I was wondering if anyone here could tell me how much I could tow with my Chevy 5500. It has hydraulic brakes, it's diesel with an auto tranny, and has 20k gvw. I am hoping I can tow 16,000lbs with it, but it's just a thought.


----------



## Triple L (Nov 1, 2005)

if a pickup can tow 21 or 24,000 lbs or whatever they claim why cant the 5500 tow the same? let er rip...


----------



## broke down (Oct 23, 2011)

I own an 06 and have pulled 20,000 trailer plus equipment.
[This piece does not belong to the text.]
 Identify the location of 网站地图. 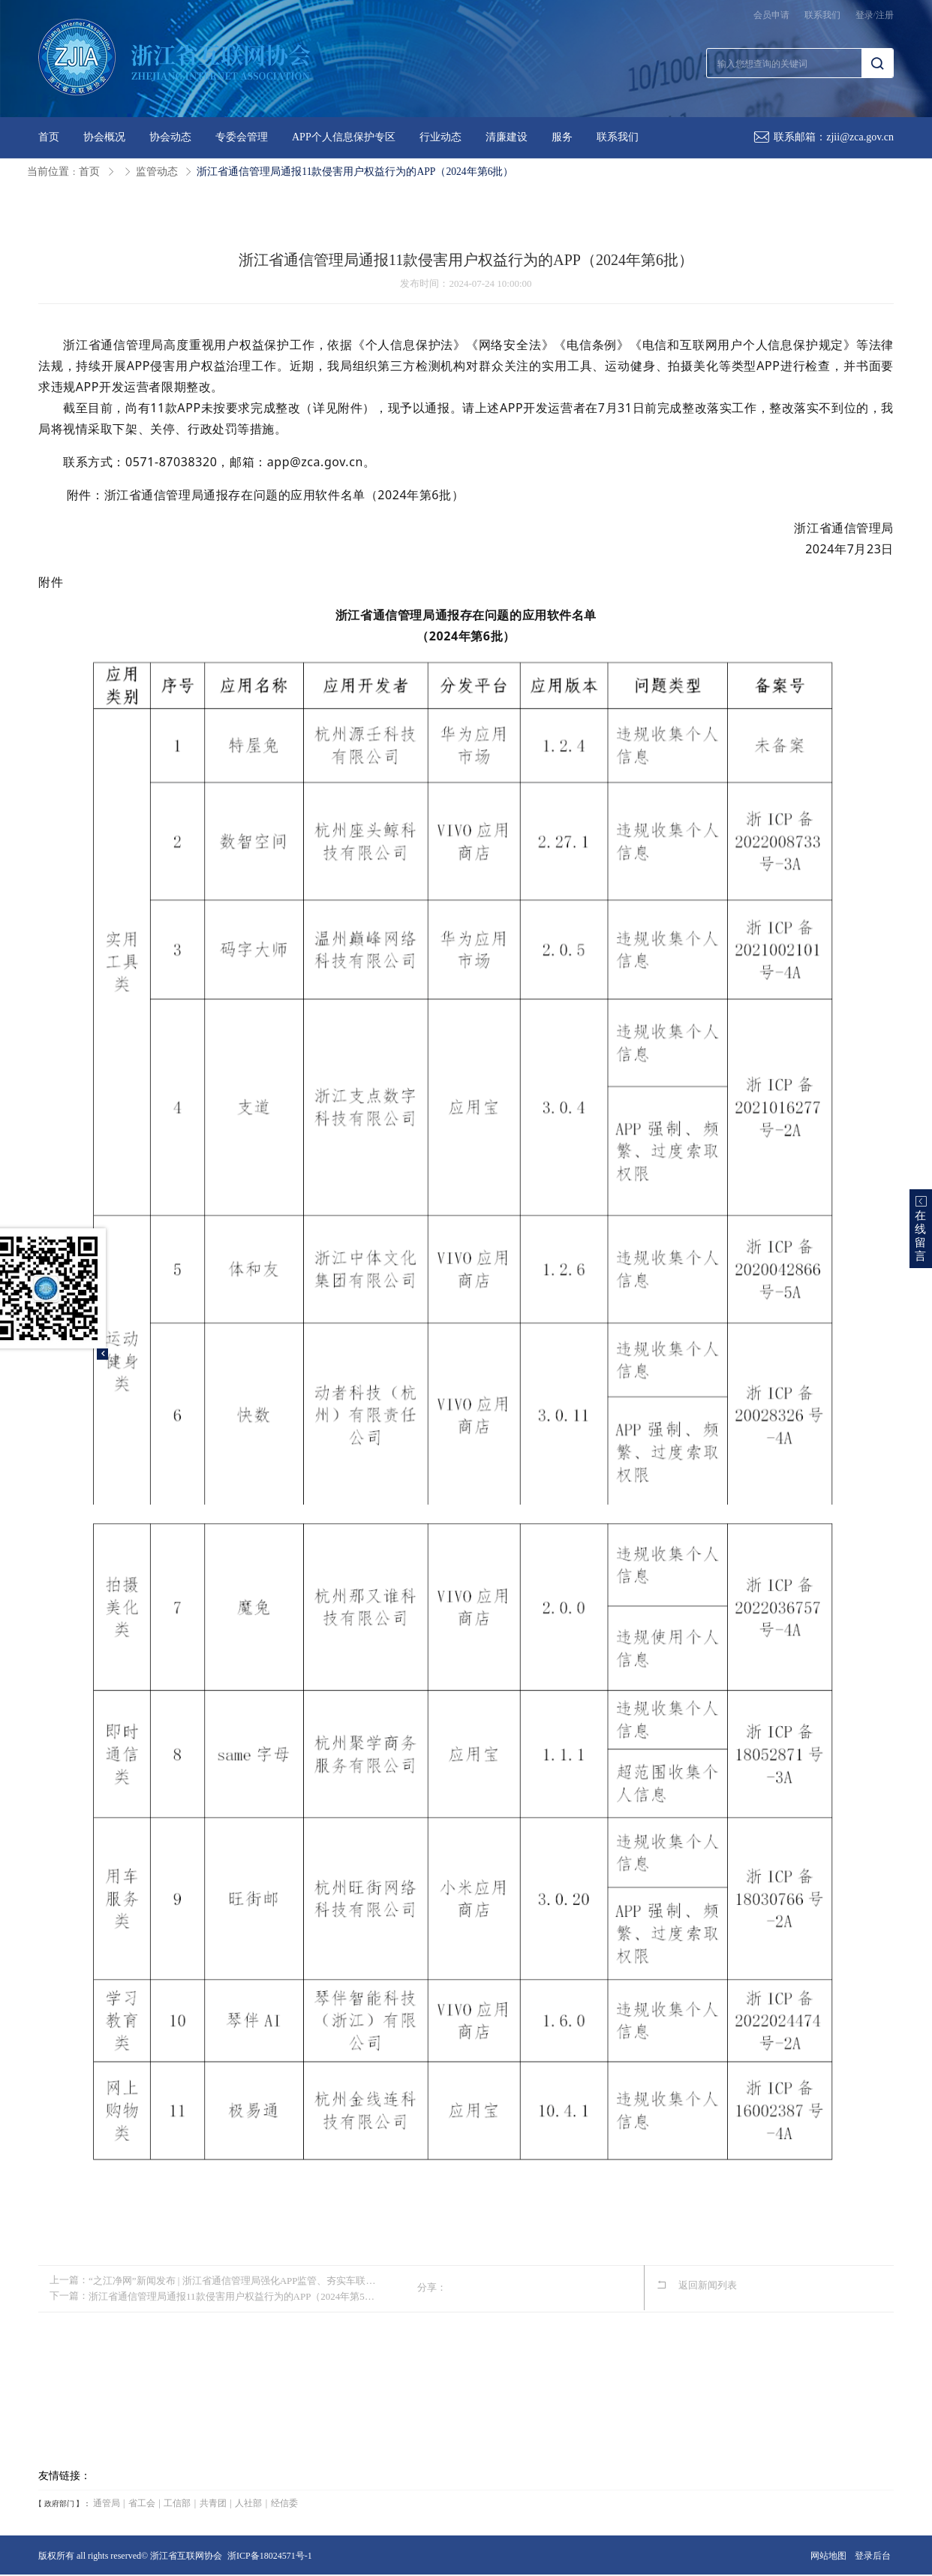 (828, 2555).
It pulled just fine, just make sure your trailer brakes work.


----------



## Mark13 (Dec 3, 2006)

Triple L;1470929 said:


> if a pickup can tow 31 or 34,000 lbs or whatever they claim why cant the 5500 tow the same? let er rip...


Fixed. 

Need more text so my post will work.


----------



## mcwlandscaping (Sep 8, 2005)

Hook up and go! I would put that on my 06 pickup without too much thought.


----------



## show-n-go (Feb 5, 2009)

We tow that much all the time with a 4500. Never even think twice before we roll out.


----------



## LunchBox (Oct 28, 2010)

The gcw on the door says 26,000, and with this being my service truck I'll be pretty close to my gvw. It's just a thought that crosses my mind and made me curious.


----------



## crazymike (Oct 22, 2004)

We pulled a cat D5 w/ cab and it went like a champ.
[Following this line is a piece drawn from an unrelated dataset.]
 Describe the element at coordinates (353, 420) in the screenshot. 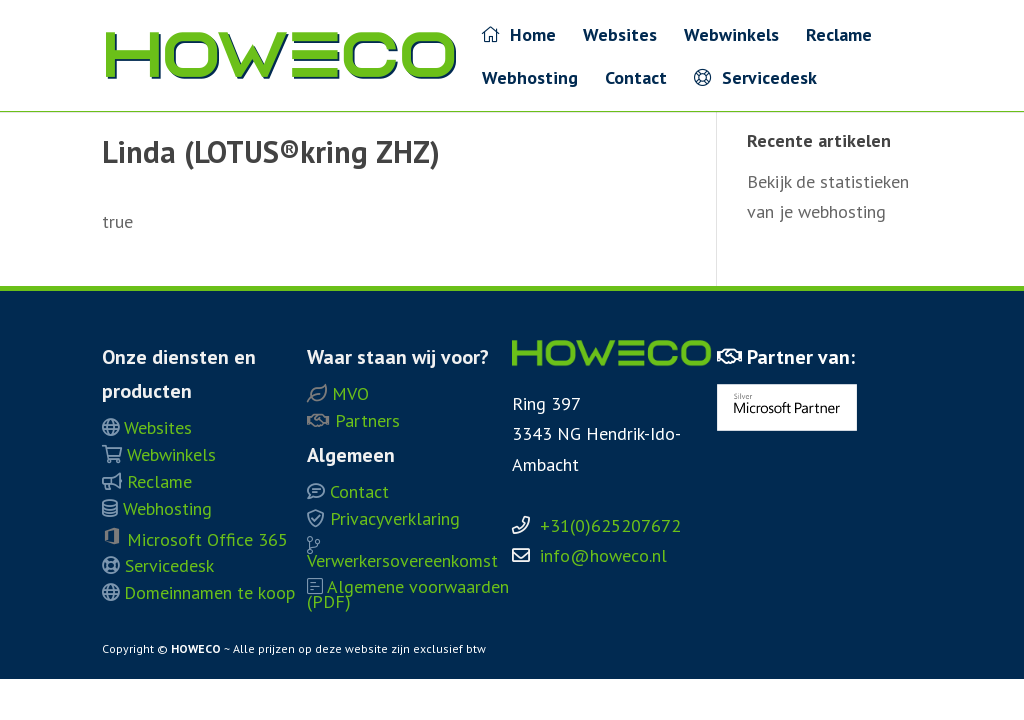 I see `Partners` at that location.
That said, don't get pulled over and don't follow too close lol


----------



## wizardsr (Aug 8, 2006)

LunchBox;1470997 said:


> The gcw on the door says 26,000, and with this being my service truck I'll be pretty close to my gvw. It's just a thought that crosses my mind and made me curious.
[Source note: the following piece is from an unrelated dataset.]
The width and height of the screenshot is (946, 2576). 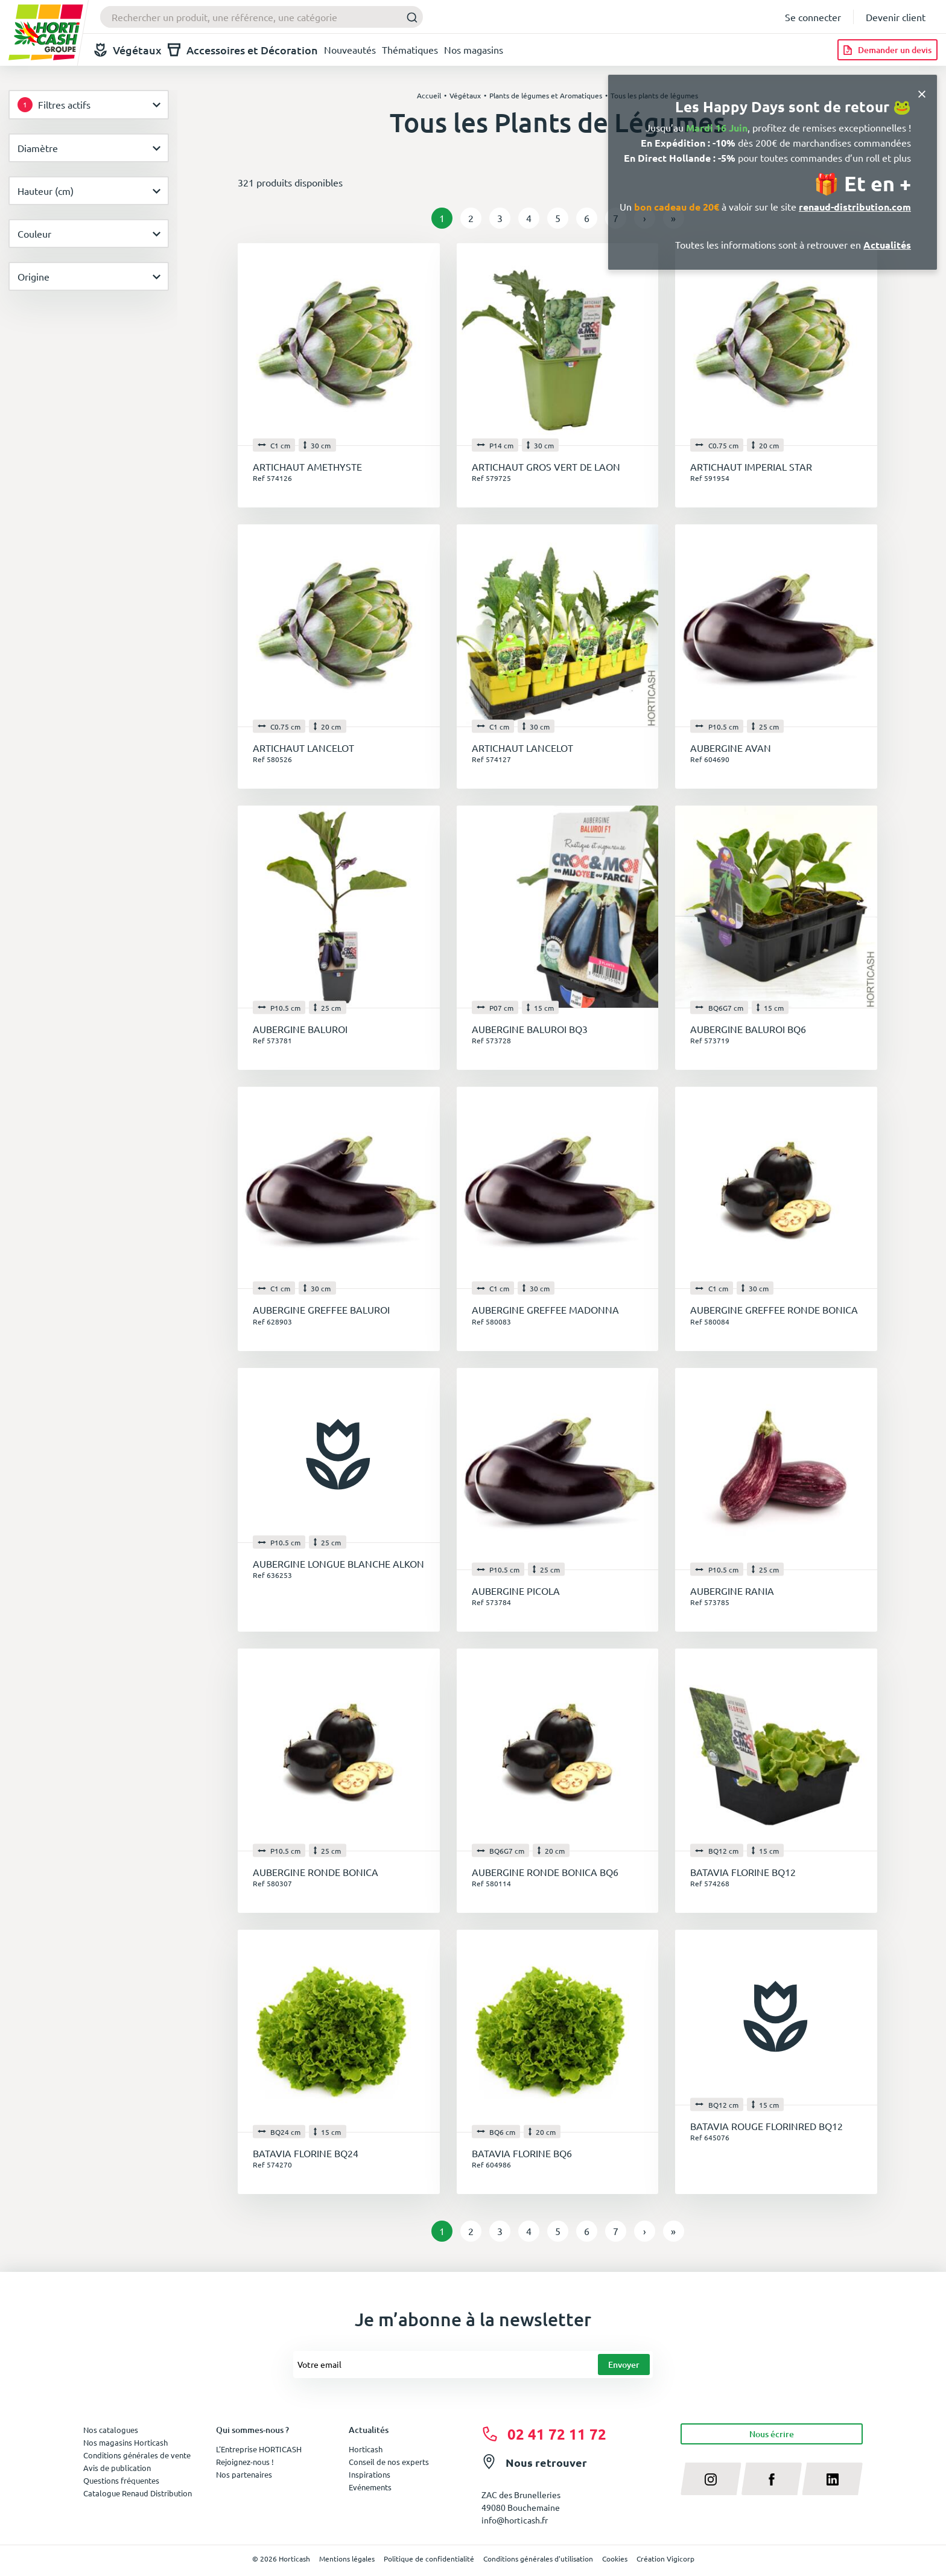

That sounds like your GVWR for the truck, not GCWR for truck and trailer. Keep in mind that anything over 10k behind a 26k GVW truck, is going to require a class A to drive it. You need to find out what the GCWR (weight that GM rated the truck to handle, truck plus trailer) is to find out your towing capacity. Don't forget about tongue weight adding to the rear axle weight, which could put you over the rear GAWR if the truck is already loaded near capacity.


----------



## LunchBox (Oct 28, 2010)

Okay so the GCWR is 26,000 with a GCWR of 20,000. With that being said I can not tow my 16,000 lbs ex 60 crane around.


----------



## leolkfrm (Mar 11, 2010)

both numbers are not the same....one is total weight the truck itself can handle...the other is total towing weight with the weight of the truck


----------



## tuney443 (Jun 25, 2006)

LunchBox;1471052 said:


> Okay so the GCWR is 26,000 with a GCWR of 20,000. With that being said I can not tow my 16,000 lbs ex 60 crane around.


You are correct in that your GCWR is only 26K lbs.Its because the weight limit on the parking pawl of the Ally 1000 is 26K.If you had the 2350 Ally it is 30K lbs.Now,that's all factory and quasi legal ratings.You most definitely can haul more trailer weight for your combo if you need to.I have been stopped hundreds of times and have never had the DOT check the door placard for GCWR.


----------



## jhenderson9196 (Nov 14, 2010)

I've never seen a gross combined weight rating placard on a truck, just GVW and axle ratings.


----------



## dfd9 (Aug 18, 2010)

LunchBox;1471052 said:


> Okay so the GCWR is 26,000 with a GCWR of 20,000. With that being said I can not tow my 16,000 lbs ex 60 crane around.


This doesn't even make sense.



jhenderson9196;1472184 said:


> I've never seen a gross combined weight rating placard on a truck, just GVW and axle ratings.


Me neither.


----------



## LunchBox (Oct 28, 2010)

My bad is GVW 20,000 lbs


----------



## tuney443 (Jun 25, 2006)

jhenderson9196;1472184 said:


> I've never seen a gross combined weight rating placard on a truck, just GVW and axle ratings.


They're definitely there,usually not on smaller trucks.My C7500 says 50,000lbs.+.Can't remember exactly.


----------